[AVAILABLE DATA Boundary: Start]

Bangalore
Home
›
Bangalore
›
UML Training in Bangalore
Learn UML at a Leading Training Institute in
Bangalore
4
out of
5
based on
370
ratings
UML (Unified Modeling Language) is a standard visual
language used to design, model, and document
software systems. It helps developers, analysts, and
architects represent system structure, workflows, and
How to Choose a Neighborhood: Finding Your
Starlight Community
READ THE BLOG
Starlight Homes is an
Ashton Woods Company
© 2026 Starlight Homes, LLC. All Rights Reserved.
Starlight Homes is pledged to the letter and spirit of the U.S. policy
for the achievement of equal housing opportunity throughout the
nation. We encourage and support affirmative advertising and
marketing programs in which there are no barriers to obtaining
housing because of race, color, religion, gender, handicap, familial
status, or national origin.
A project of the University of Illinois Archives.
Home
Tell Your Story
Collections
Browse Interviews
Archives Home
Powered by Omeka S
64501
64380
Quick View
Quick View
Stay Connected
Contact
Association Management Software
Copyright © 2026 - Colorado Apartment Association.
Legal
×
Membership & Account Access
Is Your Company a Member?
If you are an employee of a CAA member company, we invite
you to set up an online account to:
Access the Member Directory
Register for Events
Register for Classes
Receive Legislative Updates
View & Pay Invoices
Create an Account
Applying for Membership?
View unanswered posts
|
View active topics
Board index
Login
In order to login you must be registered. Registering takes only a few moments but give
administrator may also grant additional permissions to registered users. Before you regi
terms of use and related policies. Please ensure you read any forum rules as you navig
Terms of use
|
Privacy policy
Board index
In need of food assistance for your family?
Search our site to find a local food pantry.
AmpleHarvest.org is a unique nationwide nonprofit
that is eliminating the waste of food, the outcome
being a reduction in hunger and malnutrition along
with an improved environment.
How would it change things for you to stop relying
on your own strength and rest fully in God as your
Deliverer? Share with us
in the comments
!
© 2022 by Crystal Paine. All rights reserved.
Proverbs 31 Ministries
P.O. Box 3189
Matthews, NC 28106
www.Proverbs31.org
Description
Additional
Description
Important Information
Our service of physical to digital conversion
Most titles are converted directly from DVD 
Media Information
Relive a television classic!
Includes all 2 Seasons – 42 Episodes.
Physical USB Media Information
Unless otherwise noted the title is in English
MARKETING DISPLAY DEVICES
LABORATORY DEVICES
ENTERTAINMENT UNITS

[AVAILABLE DATA Boundary: End]

WORK INSTRUCTION:
Above are the records; repeat exactly the lines from the one holding "Association Management Software" down to the one holding "Access the Member Directory", end lines included.

TASK SOLUTION:
Association Management Software
Copyright © 2026 - Colorado Apartment Association.
Legal
×
Membership & Account Access
Is Your Company a Member?
If you are an employee of a CAA member company, we invite
you to set up an online account to:
Access the Member Directory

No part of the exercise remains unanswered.